For Chris and Andrew, the decision to open Small Batch can be broken down into three main streams. The first concerns the creativity aspect and returning to the original ethos.
“That could be any new ideas, or any oldies that we just can’t do in Marrickville anymore,” Andrew says. “[Petersham] will live and breathe what we set out to do. Part of that will involve maturing the Marrickville brand.
“At the moment, everyone’s spending time stamping tags and handwriting labels. It’s nice and we’re glad we did it, but we need to evolve that brand a bit and move to printed labels.
"At Petersham, we’ll keep the handwritten labels alive. Everything will be in cans, we’ll fill it off the taps, seam it on demand, and then we’ll sell that.”
The second stream is for refinement: testing different techniques, recipe changes, or conditioning processes.
“What drove the brewers crazy was that the first time we made a beer – although we were confident we could make a tasty, sellable beer – we didn’t get to do it enough times to refine it and make it better,” Chris says.
“By the time the customer feedback came through that they really enjoyed it and that reached the production team, we couldn’t immediately fit a rebrew in to the calendar and it was six to ten weeks before the customers would taste it again. It wasn’t enough continuity, particularly for the brewers to really understand how any change impacted the flavour, because it was such a long gap between tastings.”
For head brewer Andrew Meli, his excitement primarily lies here too.
“I really want to be able to really develop every single recipe fully, almost redevelop them all,” he says.
“At the moment, we’re brewing based on legacy, how the recipe has always been.

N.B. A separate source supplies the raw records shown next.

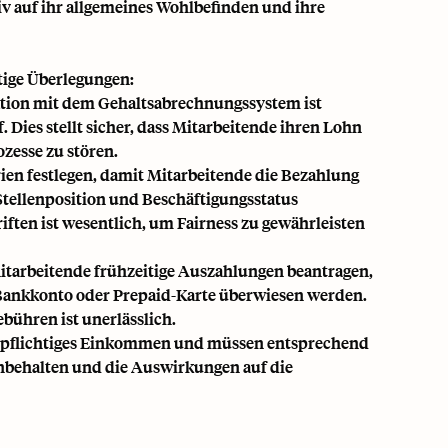
iv auf ihr allgemeines Wohlbefinden und ihre
tige Überlegungen:
ation mit dem Gehaltsabrechnungssystem ist
Dies stellt sicher, dass Mitarbeitende ihren Lohn
zesse zu stören.
en festlegen, damit Mitarbeitende die Bezahlung
Stellenposition und Beschäftigungsstatus
iften ist wesentlich, um Fairness zu gewährleisten
itarbeitende frühzeitige Auszahlungen beantragen,
r Bankkonto oder Prepaid-Karte überwiesen werden.
ühren ist unerlässlich.
erpflichtiges Einkommen und müssen entsprechend
nbehalten und die Auswirkungen auf die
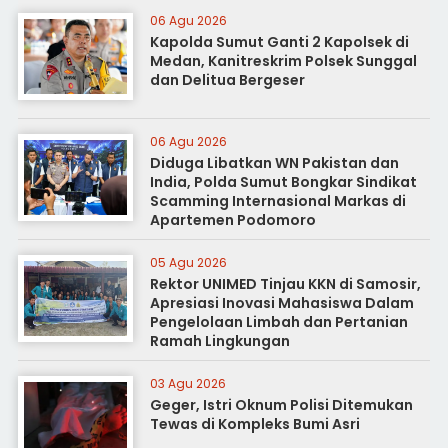
06 Agu 2026
Kapolda Sumut Ganti 2 Kapolsek di
Medan, Kanitreskrim Polsek Sunggal
dan Delitua Bergeser
06 Agu 2026
Diduga Libatkan WN Pakistan dan
India, Polda Sumut Bongkar Sindikat
Scamming Internasional Markas di
Apartemen Podomoro
05 Agu 2026
Rektor UNIMED Tinjau KKN di Samosir,
Apresiasi Inovasi Mahasiswa Dalam
Pengelolaan Limbah dan Pertanian
Ramah Lingkungan
03 Agu 2026
Geger, Istri Oknum Polisi Ditemukan
Tewas di Kompleks Bumi Asri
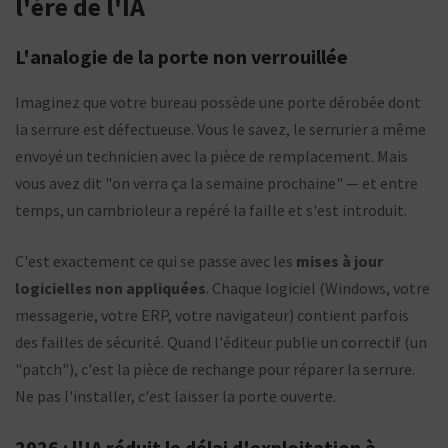
l'ère de l'IA
L'analogie de la porte non verrouillée
Imaginez que votre bureau possède une porte dérobée dont
la serrure est défectueuse. Vous le savez, le serrurier a même
envoyé un technicien avec la pièce de remplacement. Mais
vous avez dit "on verra ça la semaine prochaine" — et entre
temps, un cambrioleur a repéré la faille et s'est introduit.
C'est exactement ce qui se passe avec les
mises à jour
logicielles non appliquées
. Chaque logiciel (Windows, votre
messagerie, votre ERP, votre navigateur) contient parfois
des failles de sécurité. Quand l'éditeur publie un correctif (un
"patch"), c'est la pièce de rechange pour réparer la serrure.
Ne pas l'installer, c'est laisser la porte ouverte.
2026 : l'IA réduit le délai d'exploitation à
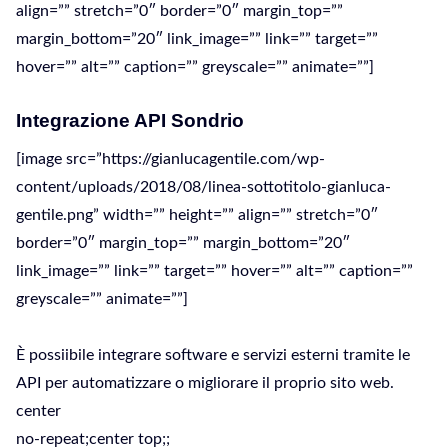
align=”” stretch=”0″ border=”0″ margin_top=””
margin_bottom=”20″ link_image=”” link=”” target=””
hover=”” alt=”” caption=”” greyscale=”” animate=””]
Integrazione API Sondrio
[image src=”https://gianlucagentile.com/wp-
content/uploads/2018/08/linea-sottotitolo-gianluca-
gentile.png” width=”” height=”” align=”” stretch=”0″
border=”0″ margin_top=”” margin_bottom=”20″
link_image=”” link=”” target=”” hover=”” alt=”” caption=””
greyscale=”” animate=””]
È possiibile integrare software e servizi esterni tramite le
API per automatizzare o migliorare il proprio sito web.
center
no-repeat;center top;;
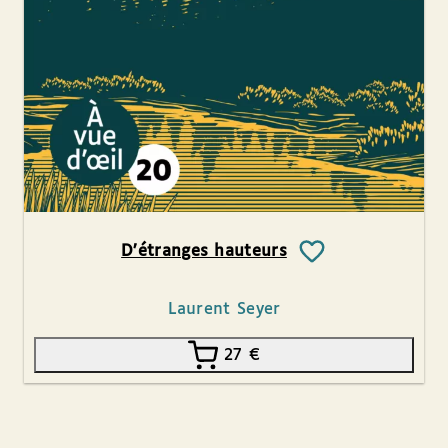
D’étranges hauteurs
Laurent Seyer
27
€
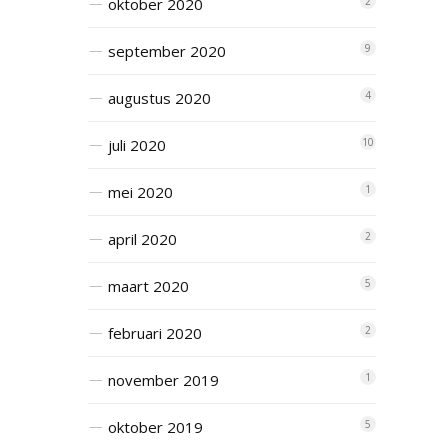
oktober 2020
2
september 2020
9
augustus 2020
4
juli 2020
10
mei 2020
1
april 2020
2
maart 2020
5
februari 2020
2
november 2019
1
oktober 2019
5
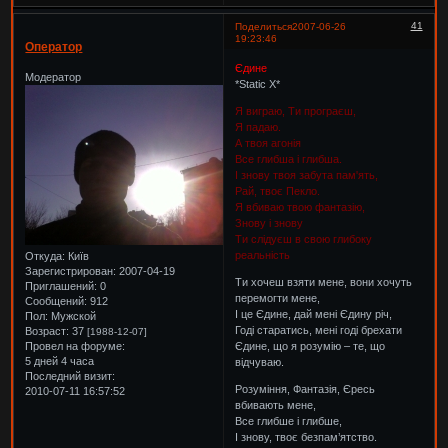
41
Поделиться
2007-06-26
19:23:46
Оператор
Єдине
Модератор
*Static X*
Я виграю, Ти програєш,
Я падаю.
А твоя агонія
Все глибша і глибша.
І знову твоя забута пам'ять,
Рай, твоє Пекло.
Я вбиваю твою фантазію,
Знову і знову
Ти слідуєш в свою глибоку
реальність
Откуда:
Київ
Зарегистрирован
: 2007-04-19
Ти хочеш взяти мене, вони хочуть
Приглашений:
0
перемогти мене,
Сообщений:
912
І це Єдине, дай мені Єдину річ,
Пол:
Мужской
Годі старатись, мені годі брехати
Возраст:
37
[1988-12-07]
Провел на форуме:
Єдине, що я розумію – те, що
5 дней 4 часа
відчуваю.
Последний визит:
Розуміння, Фантазія, Єресь
2010-07-11 16:57:52
вбивають мене,
Все глибше і глибше,
І знову, твоє безпам’ятство.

We don’t have a pilot system here at all. When it comes down to trying a new process or recipe, we fall back on the formulas we know; we have a few ways we approach beers and we always play it a little safe.
“We’ll use the same approach we use for other similar beers, maybe tweaking it in some ways, but without being too risky. Whereas it’s that little risk area where you might discover something gold. If we’re only brewing 350 litre, we can approach it completely differently.”
The third and final stream follows on from this refinement, and is for "pipeline beers".
“We’re going to try to look six or twelve months out and say, 'At this time of year, we want to have this particular beer out in the market',” Chris says.
“So, six months before, we’ll start testing it to make sure we get a few down, so when we’re ready to scale it up it’s good to go and it’s got a bit of a following and a jumpstart on the marketing side. There’s a story and an evolution and then when it does finally launch, it’s got a bit of runway already."
According to Liam, the difference in beers on offer from each of the two breweries will be obvious.
“There definitely will be a big distinction between what’s on tap here on Marrickville and what’s on tap in Petersham. We really want to make them two separate venues doing two different things. The beers coming out will come out with different names, so you know where they come from.
“We wanted to make sure that when you got a Batch beer you know where it came from. We’re very open about where we source our ingredients from and we didn’t want any confusion as to where the beer came from.”
With the official launch set for early August, the entire team at Batch is eager to finally reap the rewards of their hard work. None more so than Chris, who has watched the last few weeks of progress from the United States, where he has returned to live with his family.
“The team have all risen to the challenge, stepped up, and I couldn’t be prouder of them,” he says.